Today, society can teach the best-reasoned knowledge about nature based on the scientific method without dishonoring institutions of faith. However, while science and progress have triumphed in explaining human evolution, a lot is left to be desired on the subject of economics. In fact, government policy on the economy seems to result more from reliance on faith than on science.
If this were not the case, policymakers surely would be more concerned with conserving the Earth's resources than with stoking the fires of economic growth. Unfortunately, the "Flat Earth Society," which dominates the economics profession, still considers the ecological precept that the planet's resources are finite as a matter of heresy. Had the light of science shone equally upon economic policy as upon biology education, global warming would not exist as an issue to generate skepticism.
Science and reason show us that human prosperity and ecological health both depend upon balancing economy with ecology.
Organization's purpose to focus on Constitution
There is nothing so frightening than bigotry in quest of a cause. A recent letter claimed that the American Civil Liberties Union was out of bounds in trying to protect the constitutional rights of an artist saying, "The ACLU would be outraged had the nude woman been hanging on a Jewish star of David instead."
The ACLU is not a Jewish organization. The purpose of the ACLU is to look beyond outrage and focus on our Constitution, an act that some religions think is to protect them from thinking.
At times the ACLU has supported the likes of the American Nazi party, Oliver North, Republicans, Democrats, Jews and Christians.
The Constitution was written by people trying to escape from political and religious tyranny. It appears that some people think that it was written to allow them to practice this same tyranny to protect their own personal view of the world.
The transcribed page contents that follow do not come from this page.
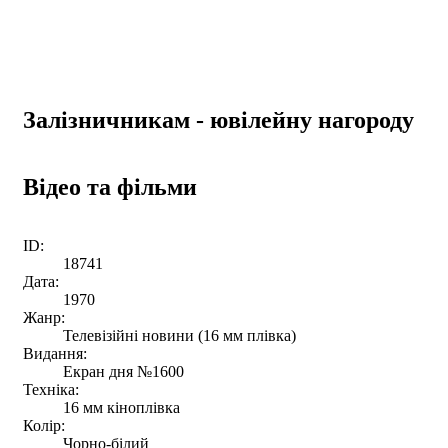
Залізничникам - ювілейну нагороду
Відео та фільми
ID:
18741
Дата:
1970
Жанр:
Телевізійні новини (16 мм плівка)
Видання:
Екран дня №1600
Техніка:
16 мм кіноплівка
Колір:
Чорно-білий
Hawai'i's own deserves more support than show
Derek Paiva's Aug. 23 story, "Baywatch blast," was good and balanced reporting.
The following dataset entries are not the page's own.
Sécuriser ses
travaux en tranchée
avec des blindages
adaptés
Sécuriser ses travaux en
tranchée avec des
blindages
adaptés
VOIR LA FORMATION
It is time for Hawai'i taxpayers to insist on better disclosure than last time around. For instance, why won't Douglas Schwartz answer Paiva's two simple questions: What happened to executive producer and co-creator Greg Bonan, and what is the budget?
Since we have and are being asked again to subsidize "Baywatch," and since Bonan was the ultimate big shot last time around, don't we have the right to know? Hawai'i's general public felt that we got the old "bait and switch" with all the advance promotional work that David Hasselhoff did before he vanished.
Many of us local residents (like Liam McNamara, Hui Kang, Jimi Berlin, and myself) go about shooting sports and travel segments that positively promote Hawai'i not only in most countries of the world but also on many airline in-flight videos. Yet the Hawai'i Visitors and Convention Bureau doesn't offer to subsidize our video cameras, editing computers and videotape.
More money into a dead show, or nurture Hawai'i's dedicated own?
Choice is obvious
Most people would much prefer to see a canoe on a Hawaiian beach than a condo.